Fourth pattern: Camping with accommodations
Entrance0 -
general-gate1 - ranger-stop2 - ranger-stop0 - general-gate2 - general-gate5-
camping6 - camping6 - general-gate5 - general-gate2 - ranger-stop0 -
ranger-stop2 - general-gate1
They cross along
the park and go camping close to the ranger base. Probably, they want to stay
in a common area where they can buy food, drinks and other stuff. In that place
you can rent a car, so maybe they leave their cars there and get a
transportation service to travel within the park.
Fifth pattern: Bird´s fans
Entrance3- general-gate7 - camping5 - camping5 -
general-gate7 - entrance3
They go directly to the camping5 (the most remote one). This is probably one of
the best points to sightsee birds in their natural habitat, so they go there
and camp to see the birds at dawn.
Sixth pattern: A week in the forest
There are those
who prefer to spend a whole week in the park, mainly motorbikes and cars but
they prefer different campings to stay: bikes are
quite fond of campings 4 and 5, but cars of 2 and 3.
Unusual patterns
First pattern: 2
Axle-Trucks at dawn by prohibited zone
On Tuesdays and Thursdays 2 axle-trucks have appeared
in not allowed trajectories from 2 am to 5 am, probably with the intention to
dump wastes.
Second pattern:
vehicle that have stayed in the park in the whole period
Every month they stayed in a different camping.
Third pattern: Night camping fan.
It is a type 1
vehicle that enters at 22-23 p.m. on Sundays from entrance 0 and stays for 2
days in camping 6, and then leaves from entrance 0, after 5 days they come back
to the park and do the same trajectory. The curiosity about this case is that
the carID does not change when returning to the park.
Fourth pattern: Weekend camping fan.
Type 1
Vehicle that stays from Friday’s afternoon to Monday’s midnight, repeating this
sequence for more than 3 months. For the first time they entered through entrance
1 and stayed at camping 4 for the weekend, then left through entrance 4. Since
then, it has entered through entrance 4 and stayed in the same camping and
leaving through the same entrance they entered.
Fifth pattern: Group of type 1 vehicles stopping at a
not allowed stop.
On 10/07/2015
at 10 a.m. - 6 Type 1 vehicles spent the afternoon at the ranger-stop 1
checkpoint which is not an allowed stop.
Sixth pattern: Vehicles that avoid the gate2 sensor
These are
vehicles that don’t go through the sensor, probably they cross the park for a
not allowed area.
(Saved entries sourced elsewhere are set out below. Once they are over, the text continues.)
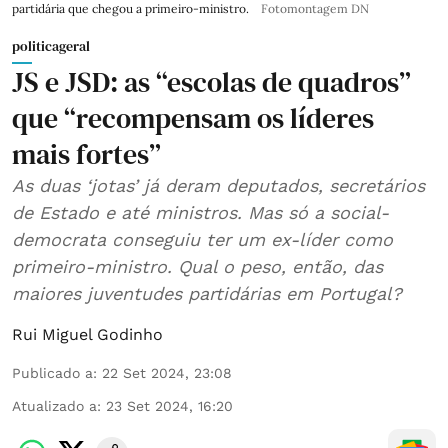
partidária que chegou a primeiro-ministro.
Fotomontagem DN
politicageral
JS e JSD: as “escolas de quadros”
que “recompensam os líderes
mais fortes”
As duas ‘jotas’ já deram deputados, secretários
de Estado e até ministros. Mas só a social-
democrata conseguiu ter um ex-líder como
primeiro-ministro. Qual o peso, então, das
maiores juventudes partidárias em Portugal?
Rui Miguel Godinho
Publicado a
:
22 Set 2024, 23:08
Atualizado a
:
23 Set 2024, 16:20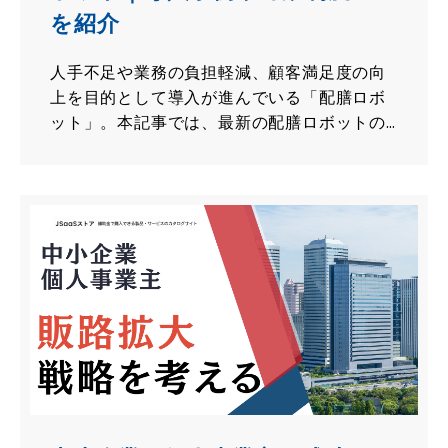
を紹介
人手不足や業務の負担軽減、顧客満足度の向
上を目的として導入が進んでいる「配膳ロボ
ット」。本記事では、最新の配膳ロボットの
特徴、主要メーカーの比較、導入事例、そし
て導入時に利用できる補助金や助成金につい
て詳しく解説します。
They also share the same route between 7 hours and 13 hours a
day 20/07/2015. The road corresponds to Entrance1-RangerStop0-Entrance1.
Dangerous patterns
Unusual
pattern No. 1: Trucks at dawn by zone prohibited, probably unloading garbage.
Frequent
daily pattern No. 6: Passing vehicles. The constant passage of vehicles
generates sound pollution that keeps birds away.
Unusual
pattern No. 6: Vehicles that bypass the sensor. This indicates that they access
to protected areas and disturb the birds.